Divorzio da ex moglie senza reddito: niente assegno di mantenimento

Non ha diritto all’assegno di divorzio l’ex moglie disoccupata se non dimostra di non poter lavorare per cause di salute o di aver cercato un’occupazione. È quanto stabilito dalla nota pronuncia di cassazione che ha scollegato l’assegno divorzile dal parametro del tenore di vita durante il matrimonio [1].

L’ex moglie va quindi mantenuta dopo il divorzio?

Bisogna vedere se la donna è già in grado di mantenersi da sola e guadagnare quel tanto che le basta per rendersi indipendente economicamente. Quanto deve guadagnare per potersi dire autonoma? Secondo il tribunale di Milano, circa mille euro al mese. Secondo altri tribuali anche meno, in base alla situazione generale. Con un reddito simile, non si ha comunemente mai diritto all’assegno dall’ex marito, anche se durante il matrimonio alla coniuge veniva garantito un livello di benessere notevole, grazie ai redditi molto alti del marito.

Discorso diverso deve farsi invece per la donna disoccupata e totalmente priva di reddito: questa deve riuscire che la sua condizione è incolpevole e che non ha potenzialità lavorative residue (es. molto anziana o inabile etc.) e quindi dimostrare di aver cercato un posto di lavoro e di non esserci riuscita, consentendo una verifica anche per «presunzioni». Se l’ex moglie non riesce a fornire tale prova, anche se è senza lavoro e priva di reddito, non ha diritto al mantenimento.

Quindi, cosa deve fare la donna per avere il mantenimento? Dimostrare innanzitutto di non avere un reddito sufficiente a mantenersi; in secondo luogo di aver fatto di tutto per trovare un impiego o di non avere le condizioni fisiche od ambientali per poter flandare a lavorare.

Giudici di merito d’accordo: la donna divorziata deve andare a lavorare [2]

[1] Cass. sent. n. 11504/17 del 10.05.2017.

[2] Trib. Avellino, sent. n. 1227/17 del 21.06.2017.


Non è il tenore di vita durante il matrimonio, ma «l’indipendenza o l’autosufficienza economica» dell’ex coniuge il parametro per stabilire l’assegno di divorzio, poichè questo ha «natura assistenziale».

L’art. 156 comma 1 c.c. stabilisce che “Se uno dei due coniugi, a seguito di separazione o divorzio, abbia insufficiente reddito proprio e la separazione o il divorzio non sia addebitabile a lui per colpa, il giudice può stabilire che l’altro coniuge corrisponda un assegno di mantenimento“.

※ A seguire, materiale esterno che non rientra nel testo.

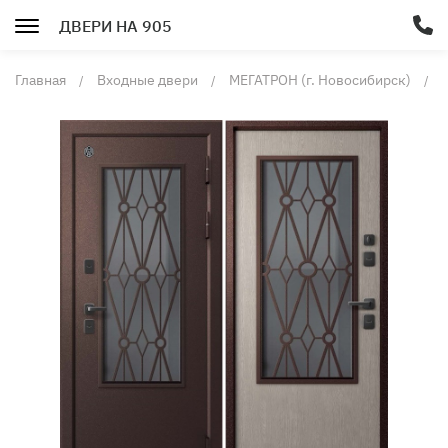
ДВЕРИ НА 905
Главная
Входные двери
МЕГАТРОН (г. Новосибирск)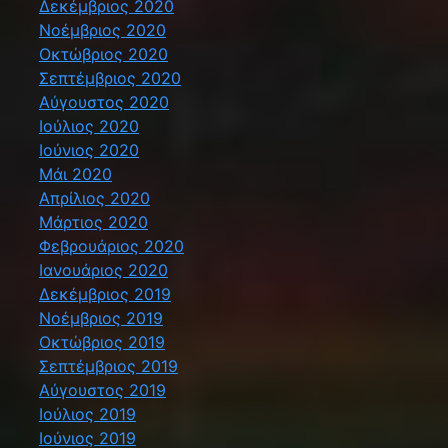
Δεκέμβριος 2020
Νοέμβριος 2020
Οκτώβριος 2020
Σεπτέμβριος 2020
Αύγουστος 2020
Ιούλιος 2020
Ιούνιος 2020
Μάι 2020
Απρίλιος 2020
Μάρτιος 2020
Φεβρουάριος 2020
Ιανουάριος 2020
Δεκέμβριος 2019
Νοέμβριος 2019
Οκτώβριος 2019
Σεπτέμβριος 2019
Αύγουστος 2019
Ιούλιος 2019
Ιούνιος 2019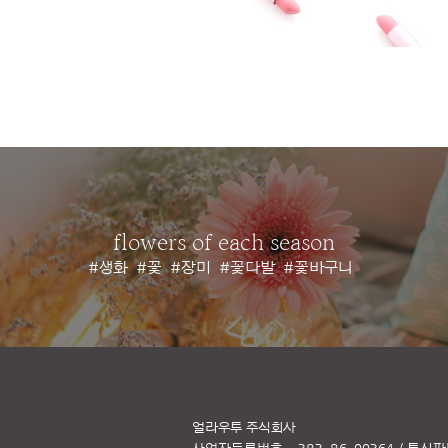
flowers of each season
#생화
#꽃
#장미
#꽃다발
#꽃바구니
얼라우투 주식회사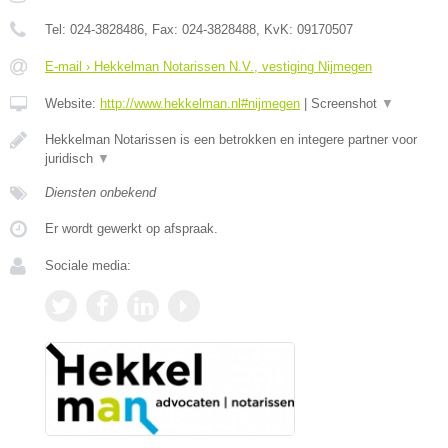
Tel:
024-3828486
, Fax:
024-3828488
, KvK:
09170507
E-mail › Hekkelman Notarissen N.V., vestiging Nijmegen
Website:
http://www.hekkelman.nl#nijmegen
|
Screenshot
▼
Hekkelman Notarissen is een betrokken en integere partner voor
juridisch
▼
Diensten onbekend
Er wordt gewerkt op afspraak.
Sociale media: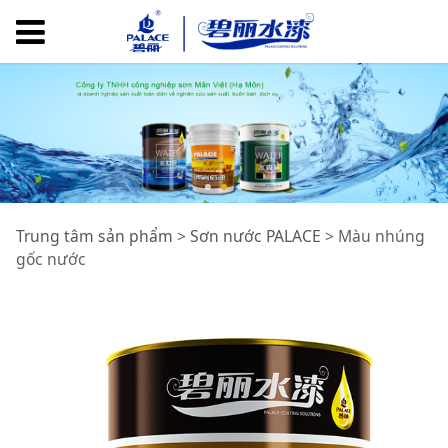
Màu nhúng gốc
Trung tâm sản phẩm
>
Sơn nước PALACE
>
Màu nhúng
gốc nước
nước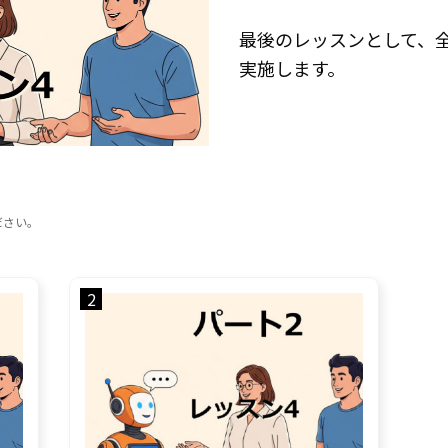
最後のレッスンとして、
実施します。
ださい。
2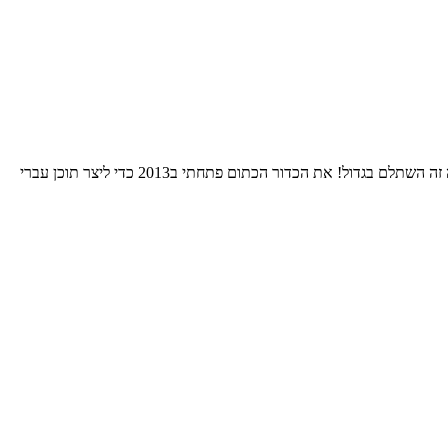
התחלתי את הרומן שלי עם הNBA אי שם בסוף שנות השמונים. בחרתי לאהוד את גולדן סטייט כי רציתי להיות מיוחד. 24 שנות סבל אחרי אותה בחירה זה השתלם בגדול! את הכדור הכתום פתחתי ב2013 כדי ליצר תוכן עברי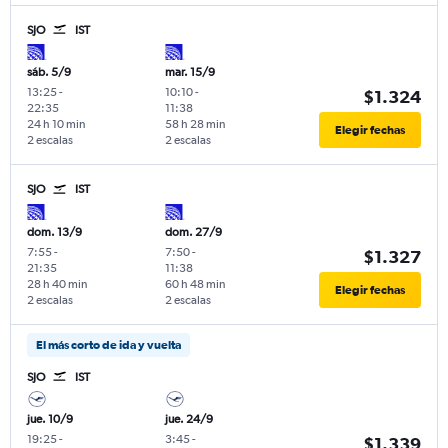
SJO
IST
sáb. 5/9
mar. 15/9
13:25
-
10:10
-
$1.324
22:35
11:38
24 h 10 min
58 h 28 min
Elegir fechas
2 escalas
2 escalas
SJO
IST
dom. 13/9
dom. 27/9
7:55
-
7:50
-
$1.327
21:35
11:38
28 h 40 min
60 h 48 min
Elegir fechas
2 escalas
2 escalas
El más corto de ida y vuelta
SJO
IST
jue. 10/9
jue. 24/9
19:25
-
3:45
-
$1.339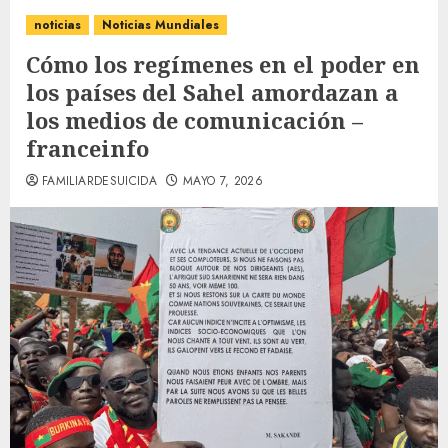
noticias
Noticias Mundiales
Cómo los regímenes en el poder en
los países del Sahel amordazan a
los medios de comunicación –
franceinfo
FAMILIARDESUICIDA
MAYO 7, 2026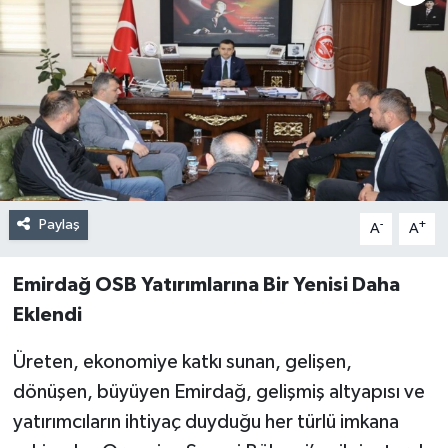
Paylaş
-
+
A
A
Emirdağ OSB Yatırımlarına Bir Yenisi Daha
Eklendi
Üreten, ekonomiye katkı sunan, gelişen,
dönüşen, büyüyen Emirdağ, gelişmiş altyapısı ve
yatırımcıların ihtiyaç duyduğu her türlü imkana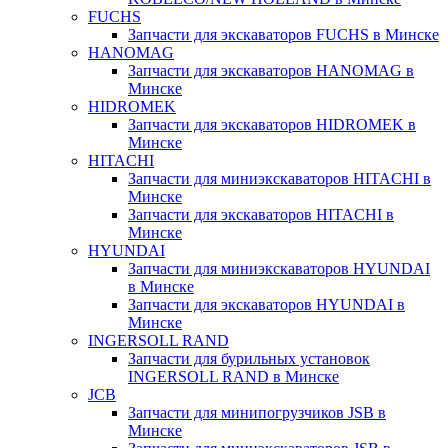
FUCHS
Запчасти для экскаваторов FUCHS в Минске
HANOMAG
Запчасти для экскаваторов HANOMAG в
Минске
HIDROMEK
Запчасти для экскаваторов HIDROMEK в
Минске
HITACHI
Запчасти для миниэкскаваторов HITACHI в
Минске
Запчасти для экскаваторов HITACHI в
Минске
HYUNDAI
Запчасти для миниэкскаваторов HYUNDAI
в Минске
Запчасти для экскаваторов HYUNDAI в
Минске
INGERSOLL RAND
Запчасти для бурильных установок
INGERSOLL RAND в Минске
JCB
Запчасти для минипогрузчиков JSB в
Минске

L’assegno di divorzio ha però natura diversa dall’assegno di mantenimento concesso durante la separazione, che presuppone una continuazione del rapporto coniugale. L’assegno divorzile invece ha esclusivamente una natura assistenziale, una natura risarcitoria (per cui bisogna accertare la causa che ha determinato la rottura del rapporto), una natura compensativa (per cui è necessario valutare gli apporti di ciascun coniuge alla conduzione familiare).

La Cassazione ha affermato che il parametro del tenore di vita non può essere utilizzato per stabilire se e quanto un conige debba versare all’altro dopo il divorzio.

Se infatti il divorzio produce l’estinzione del rapporto matrimoniale, questo vale non soltanto sul piano personale, ma anche su quello economico-patrimoniale, e stabilire il diritto a mantenere un tenore di vita che si godeva durante il matrimonio, varrebbe a stabilire una di ultrattività di quel vincolo, sia pur dal solo punto di vista degli effetti economici

Senza contare che la presenza di un assegno divorzile a tempo indeterminato può tradursi in un ostacolo alla costituzione di una nuova famiglia dopo il primo matrimonio.

Sulla base di tali argomentazioni, la Corte di Cassazione ha cancellato il parametro del tenore di vita sostituendolo con il criterio dell’autosufficienza economica del coniuge richiedente, in coerenza con la considerazione per cui il vincolo matrimoniale si è ormai irrimediabilmente sciolto, dal punto di vista affettivo così come dal punto di vista economico.

Se il coniuge è economicamente indipendente dunque (o è in grado di essere tale), l’assegno divorzile non sarà più dovuto.